Segment Open
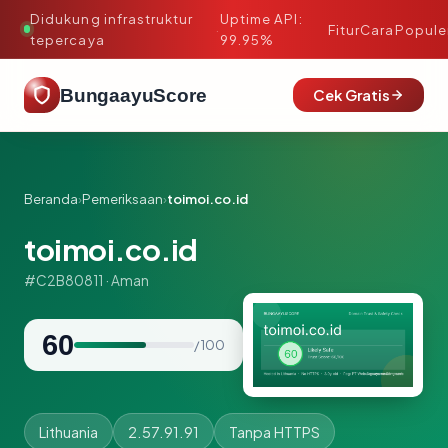
Didukung infrastruktur
Uptime API:
·
Fitur
Cara
Popule
tepercaya
99.95%
BungaayuScore
Cek Gratis
Beranda
›
Pemeriksaan
›
toimoi.co.id
toimoi.co.id
#C2B80811 · Aman
60
/ 100
Lithuania
2.57.91.91
Tanpa HTTPS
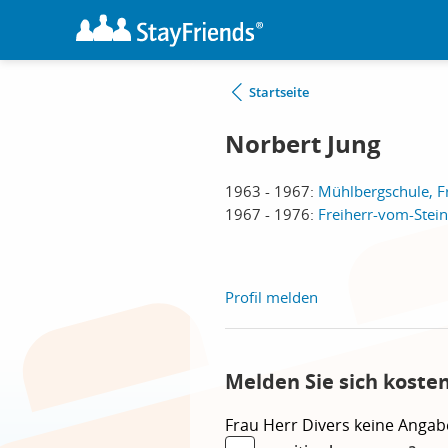
Startseite
Norbert Jung
1963 - 1967:
Mühlbergschule, F
1967 - 1976:
Freiherr-vom-Stein
Profil melden
Melden Sie sich koste
Frau
Herr
Divers
keine Angab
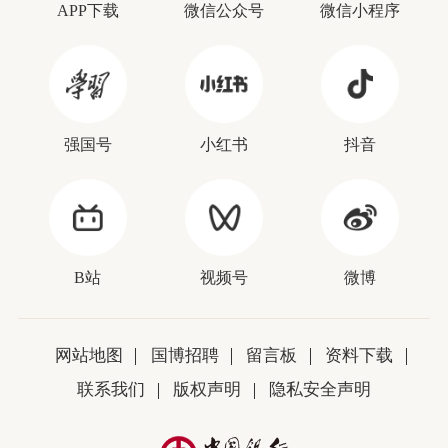
APP下载
微信公众号
微信小程序
强国号
小红书
抖音
B站
视频号
微博
网站地图
国博招聘
留言板
资料下载
联系我们
版权声明
隐私安全声明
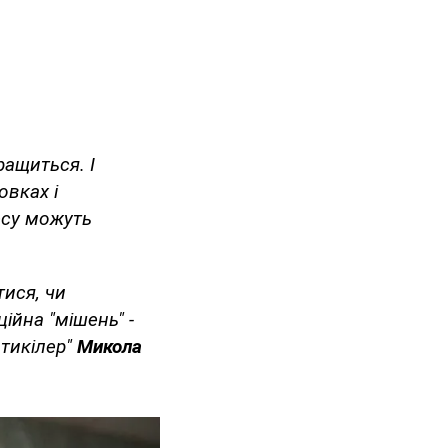
ащиться. І
овках і
есу можуть
тися, чи
ійна "мішень" -
нтикілер"
Микола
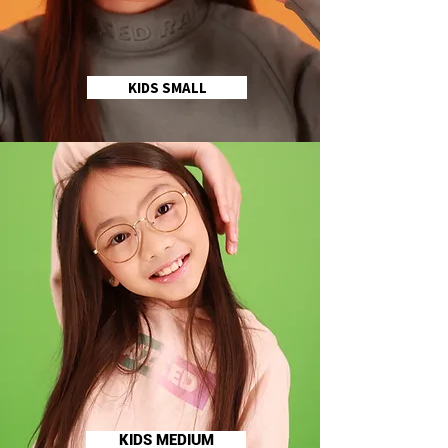
KIDS SMALL
KIDS MEDIUM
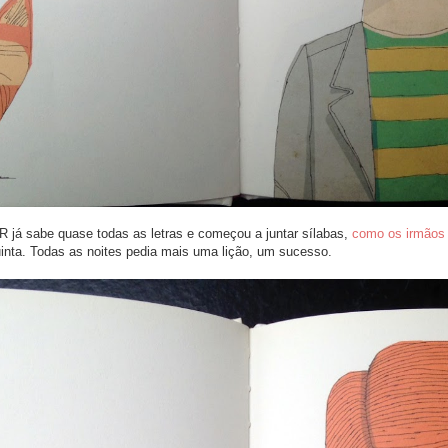
 já sabe quase todas as letras e começou a juntar sílabas,
como os irmãos 
inta. Todas as noites pedia mais uma lição, um sucesso.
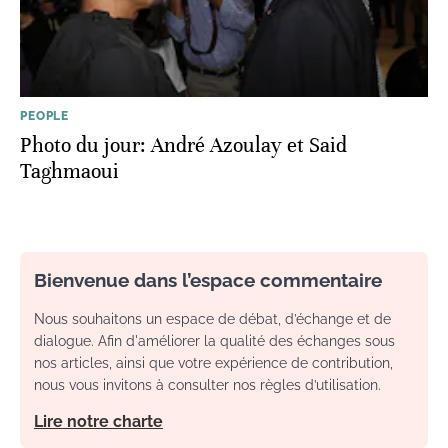
PEOPLE
Photo du jour: André Azoulay et Said
Taghmaoui
Bienvenue dans l’espace commentaire
Nous souhaitons un espace de débat, d’échange et de
dialogue. Afin d'améliorer la qualité des échanges sous
nos articles, ainsi que votre expérience de contribution,
nous vous invitons à consulter nos règles d’utilisation.
Lire notre charte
Segment Closed
◆ What the task requires ◆
Repeat the data word for word. Skip the pictures.

◆ Solution ◆
Didukung infrastruktur
Uptime API:
·
Fitur
Cara
Popule
tepercaya
99.95%
BungaayuScore
Cek Gratis
Beranda
›
Pemeriksaan
›
toimoi.co.id
toimoi.co.id
#C2B80811 · Aman
60
/ 100
Lithuania
2.57.91.91
Tanpa HTTPS
Startseite
Norbert Jung
1963 - 1967:
Mühlbergschule, F
1967 - 1976:
Freiherr-vom-Stein
Profil melden
Melden Sie sich koste
Frau
Herr
Divers
keine Angab
APP下载
微信公众号
微信小程序
强国号
小红书
抖音
B站
视频号
微博
网站地图
国博招聘
留言板
资料下载
联系我们
版权声明
隐私安全声明
ащиться. І
овках і
есу можуть
тися, чи
ійна "мішень" -
нтикілер"
Микола
KIDS SMALL
KIDS MEDIUM
 já sabe quase todas as letras e começou a juntar sílabas,
como os irmãos 
inta. Todas as noites pedia mais uma lição, um sucesso.
PEOPLE
Photo du jour: André Azoulay et Said
Taghmaoui
Bienvenue dans l’espace commentaire
Nous souhaitons un espace de débat, d’échange et de
dialogue. Afin d'améliorer la qualité des échanges sous
nos articles, ainsi que votre expérience de contribution,
nous vous invitons à consulter nos règles d’utilisation.
Lire notre charte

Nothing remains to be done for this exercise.